I have read the rebuttal, which helped to clarify some of the raised issues. I decided to keep the same score.
====
The use of Forward-backawrd discretization of JKO is not new.
* It is used in [1,2,3]. These previous works do not assume that the smooth part is separable (i.e. the flow has a gradient structure).
* It has been used in the context of Langevin sampling [6], the difference being that usually the forward step operates on the entropy part using a Brownian motion. This paper contains convergence speed analysis in the strongly convex case. See also [5] for a related work.
*The litterature on proximal Langevin (for instance [7]), corresponding to a separable non-smooth function, is also relevant.
[1] Splitting methods for systems of parabolic equations with nonlocal drifts in the nonpotential case, Laborde, Carlier, Nonlinear Analysis: Theory,Methods and Applications, 2017,
[2] Weak Solutions to a Fractional Fokker-Planck Equation via Splitting and Wasserstein Gradient Flow, Malcolm Bowles, Martial Agueh
[3] B. Maury, A. Roudneff-Chupin, F. Santambrogio, Congestion-driven dentritic growth, Discrete Contin. Dyn. Syst., Preprint 2014
[5] Andre Wibisono, Sampling as optimization in the space of measures: The Langevin dynamics as a composite optimization problem
[6] Espen Bernton, Langevin Monte Carlo and JKO splitting
[7] Marcelo Pereyra. Proximal Markov chain Monte Carlo algorithms. Statistics and Computing

__ Reproducibility__: Yes

__ Additional Feedback__: The main issue with this paper is that I think there is very few situations where the method can be applied. The only two that come to my mind are:
- the function H(mu) is not diffusive, ie it is a separable function. Then the method boils down to independent foward-backward on the particles, which is well known and studied.
- the function H(mu) is Ornstein-Uhlenbeck with a Gaussian initialization, which is basically the setup considered by Andre Wibisono in "Sampling as optimization in the space of measures", which is also what is done in the numerical part of this paper.
So I think the paper should either show other potential non trivial uses of their algorithm, and maybe oversell a bit less their contributions. In its current form, it does not really explain why is could be interesting for the ML community.
Other remarks:
- What about extension to non-separable but smooth (in the Wasserstein sense) convex functions ? [1,2,3] do not assume this and consider flows which are not of gradient type.
- "Broader impact" should not be a conclusion.
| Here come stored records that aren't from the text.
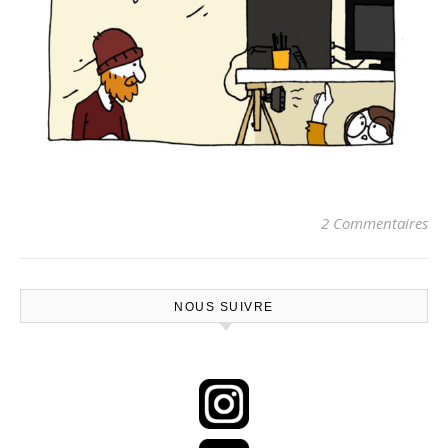
2 Commentaires
NOUS SUIVRE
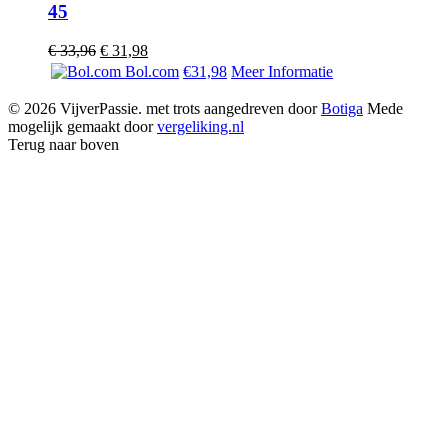
45
Oorspronkelijke
Huidige
€
33,96
€
31,98
prijs
prijs
Bol.com
€31,98
Meer Informatie
was:
is:
€ 33,96.
€ 31,98.
© 2026 VijverPassie. met trots aangedreven door
Botiga
Mede
mogelijk gemaakt door
vergeliking.nl
Terug naar boven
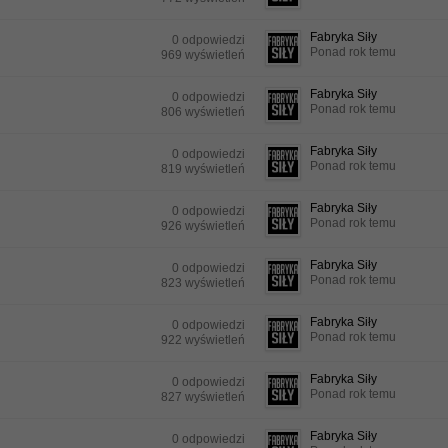
Fabryka Siły
0 odpowiedzi
Ponad rok temu
969 wyświetleń
Fabryka Siły
0 odpowiedzi
Ponad rok temu
806 wyświetleń
Fabryka Siły
0 odpowiedzi
Ponad rok temu
819 wyświetleń
Fabryka Siły
0 odpowiedzi
Ponad rok temu
926 wyświetleń
Fabryka Siły
0 odpowiedzi
Ponad rok temu
823 wyświetleń
Fabryka Siły
0 odpowiedzi
Ponad rok temu
922 wyświetleń
Fabryka Siły
0 odpowiedzi
Ponad rok temu
827 wyświetleń
Fabryka Siły
0 odpowiedzi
__ Summary and Contributions__: This paper studies the problem of minimizing a composite functional G = E + H over the space of probability measures with a finite second moment, where E is a linear functional defined by some function F (called the potential) and H is convex but possibly non-smooth functional of measures. The paper proposes to solve the problem by the (discrete-time) forward-backward algorithm which is constructed using the JKO operator. The major contribution of the paper is the non-asymptotic analysis of the forward-backward algorithm for this problem. In particular, the paper shows that, under a set of assumptions, the algorithm converges sublinearly and linearly if the potential function F is convex and strongly convex, respectively.
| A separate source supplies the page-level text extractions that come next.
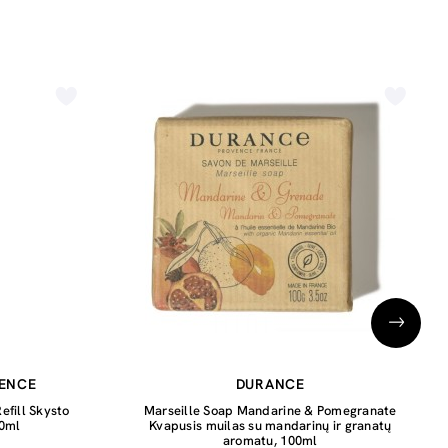
VENCE
DURANCE
efill Skysto
Marseille Soap Mandarine & Pomegranate
00ml
Kvapusis muilas su mandarinų ir granatų
aromatu, 100ml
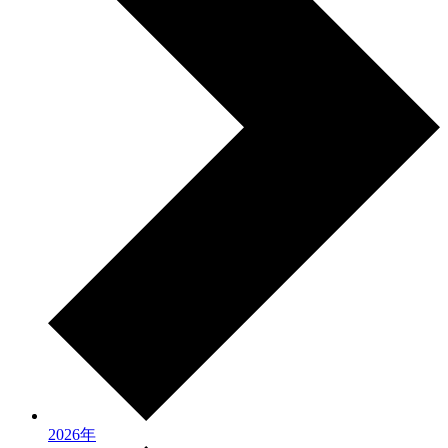
2026年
__ Strengths__: As far as I know, the main theoretical result (the convergence rate of the forward-backward algorithm for the considered minimization problem) is new. One noteworthy aspect about the main results is that, unlike many other approaches for solving optimization problems over the Wasserstein space whose theoretical guarantees are obtained based on continuous dynamics, the paper obtained non-asymptotic convergence rates for the discrete-time algorithm.

__ Weaknesses__: Although the paper advocate the idea that the JKO operator can be computed and implemented efficiently, this is not the case, to the best of my knowledge. In fact, the only efficiently computable JKO operator that I am aware of is the relative entropy with respect to a Gaussian distribution, as mentioned in Remark 1. This largely limits the practicality of the proposed approach, which is also manifested in the rather limited experimental results. If there are other examples of H whose JKO operator are easy to compute, the paper should present them.
A weakness in terms of the theory is that the discussions and theoretical results about the non-smooth convex functional H and its JKO operator is not enough, adding which would be beneficial to both the theorists and practitioners in the community. Two suggestions to address this are as follows. First, the paper could provide some concrete examples (with formulas written down, possibly in Appendix if not enough space) of interaction energies and regularizers that arise from machine learning applications. Second, it would be good to discuss more on the assumptions B2 and B3 (for which functional H they hold? are there easily verifiable sufficient conditions?).
UPDATE:
------------------------------------
It's a bit unfair to compare the JKO operator with the proximal operator and hence justify the paper by saying that it motivates the studies of JKO operator. After all, the intrinsic nature and complexity for solving the proximal operator (a finite-dimensional problem) and JKO operator (an infinite-dimensional problem) are very different.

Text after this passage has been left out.